By Ed Oswald | Wednesday, December 23, 2009 at 11:42 am
One Laptop Per Child (OLPC) officials on Tuesday outlined an ambitious program to bring a tablet PC to market within two years at a price of less than $100. This would be combined with efforts to upgrade and bring down the cost of the current XO laptop which has become the effort’s signature product.
An upgrade to the current model is due at a $200 price point next month. This will be followed by a touchscreen version of the XO laptop in 2011 at a price point of around $150, and finally the tablet which would make its way to market the following year.The tablet would be made of flexible plastic and would be a drastic departure from the current design of the laptop, officials say.
OLPC has struggled recently as the company was forced to lay off 50 percent of its workforce earlier this year. This likely had a lot to do with the worsening economy, which hit the tech sector fairly hard. But the initiative is trudging on, determined to complete its mission of providing technology to children in the developing world. Admirable, but of course a bit costly.
I for one am super curious as to how these folks are going to pull this off. I know you can’t tell much from pictures, but that looks like an awfully advanced device. How are you going to be able to build something like that for $100? I understand that advancements in technology these days are moving faster and faster, but we don’t even have products like this available to the general public right now, much less underprivileged kids around the world.

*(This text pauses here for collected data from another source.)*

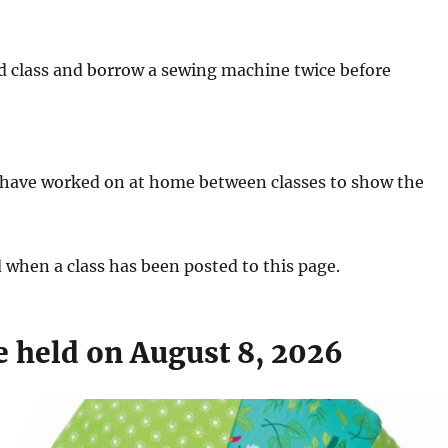
 class and borrow a sewing machine twice before
y have worked on at home between classes to show the
d when a class has been posted to this page.
e held on August 8, 2026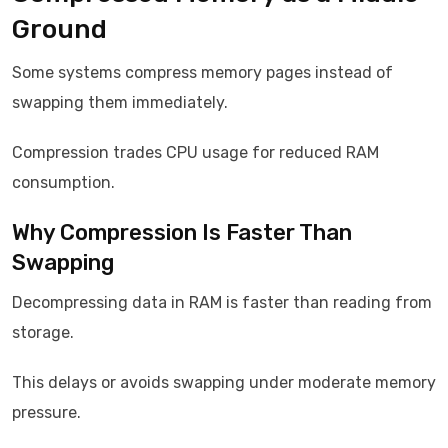
Ground
Some systems compress memory pages instead of
swapping them immediately.
Compression trades CPU usage for reduced RAM
consumption.
Why Compression Is Faster Than
Swapping
Decompressing data in RAM is faster than reading from
storage.
This delays or avoids swapping under moderate memory
pressure.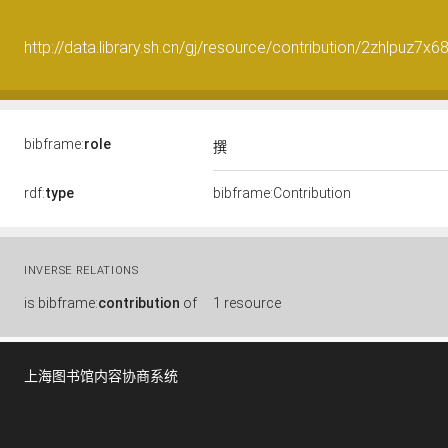
http://data.library.sh.cn/gj/resource/contribution/2zhlpuz7x
bibframe:
role
撰
rdf:
type
bibframe:Contribution
INVERSE RELATIONS
is
bibframe:
contribution
of
1 resource
上海图书馆内容协商系统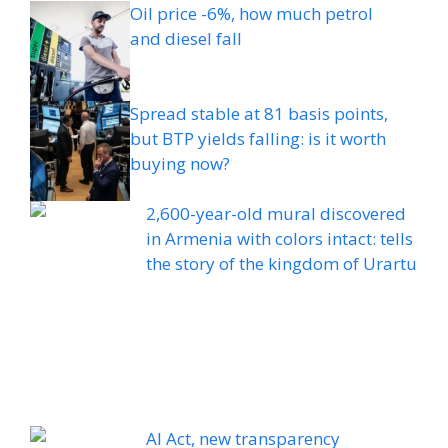
Oil price -6%, how much petrol
and diesel fall
Spread stable at 81 basis points,
but BTP yields falling: is it worth
buying now?
2,600-year-old mural discovered
in Armenia with colors intact: tells
the story of the kingdom of Urartu
AI Act, new transparency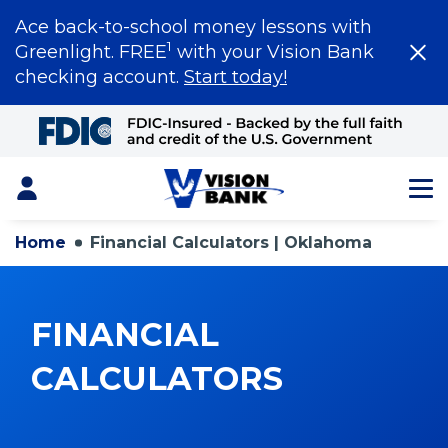
Ace back-to-school money lessons with
1
Greenlight. FREE
with your Vision Bank
checking account.
Start today!
Skip
to
Main
Content
Login
Home
Financial Calculators | Oklahoma
FINANCIAL
CALCULATORS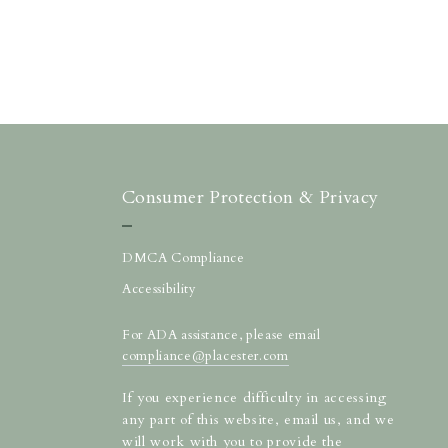
Consumer Protection & Privacy
DMCA Compliance
Accessibility
For ADA assistance, please email
compliance@placester.com
If you experience difficulty in accessing
any part of this website, email us, and we
will work with you to provide the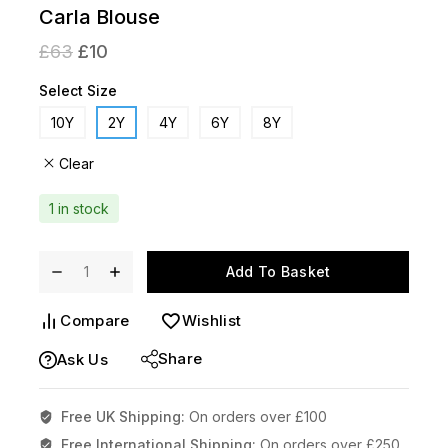
Carla Blouse
£
63
£
10
Select Size
10Y
2Y
4Y
6Y
8Y
Clear
1 in stock
Add To Basket
Compare
Wishlist
Share
Ask Us
Free UK Shipping:
On orders over £100
Free International Shipping:
On orders over £250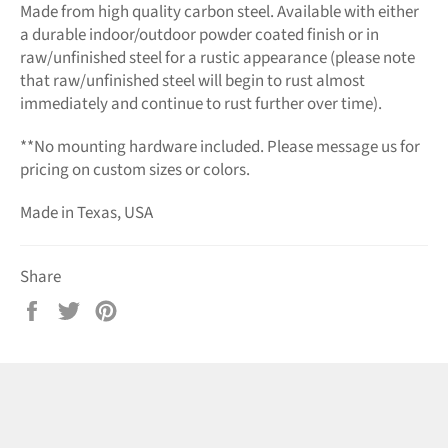
Made from high quality carbon steel. Available with either
a durable indoor/outdoor powder coated finish or in
raw/unfinished steel for a rustic appearance (please note
that raw/unfinished steel will begin to rust almost
immediately and continue to rust further over time).
**No mounting hardware included. Please message us for
pricing on custom sizes or colors.
Made in Texas, USA
Share
Share
Tweet
Pin
on
on
on
Facebook
Twitter
Pinterest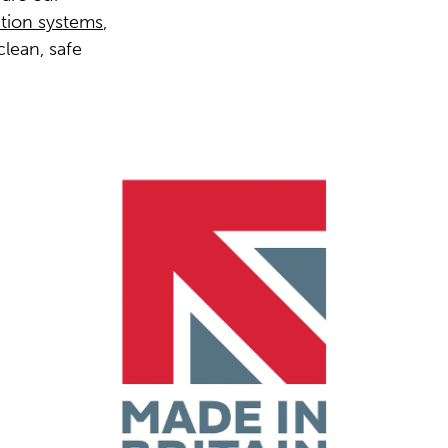
ation systems
,
clean, safe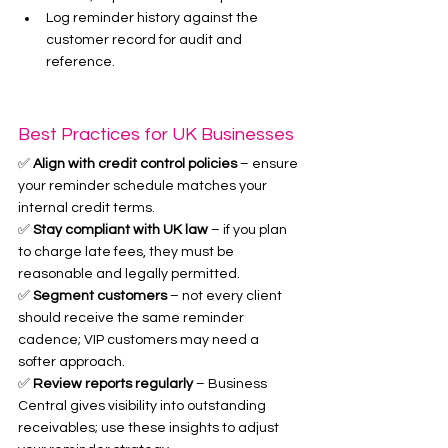
Log reminder history against the 
customer record for audit and 
reference.
Best Practices for UK Businesses
✅ 
Align with credit control policies
 – ensure 
your reminder schedule matches your 
internal credit terms.
✅ 
Stay compliant with UK law
 – if you plan 
to charge late fees, they must be 
reasonable and legally permitted.
✅ 
Segment customers
 – not every client 
should receive the same reminder 
cadence; VIP customers may need a 
softer approach.
✅ 
Review reports regularly
 – Business 
Central gives visibility into outstanding 
receivables; use these insights to adjust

Hopefully this isn’t going to end up as vaporware, but right now it sure looks like it.
[…] XO laptop never reached its $100 target price, and OLPC is still trying to release its own sub-$100 tablet by […]
December 24th, 2009 at 12:42 pm
A couple more bits about this: priced at $75, with an 8GHz cpu, drawing 5 watts (total) made of plastic, indestructible…
Nicholas Negroponte, we must all remember, is not an engineer. Nor is he an especially able organizer or leader, judging by how his past projects all seem to end in acrimonious breakups. He is, rather, a great showman, a PT Barnum for the internet age, a man who knows how to get publicity.
He himself calls these goals ‘aspirational.’ As much as Dilbert’s pointy-haired boss might call for, they have no relationship whatsoever with reality now or in 2012.
Yes, Mr Negroponte, I’d like one of those, and could I get my $25 jetpack on the side, please? Thank you very much.
I’m just amazed anybody in the press pays attention anymore.
Negroponte must be the anti-Steve Jobs: where Jobs conceals everything until he has a finished product ready to ship, and hates any details leaking, Negroponte is all leaks, all announcements … and no products.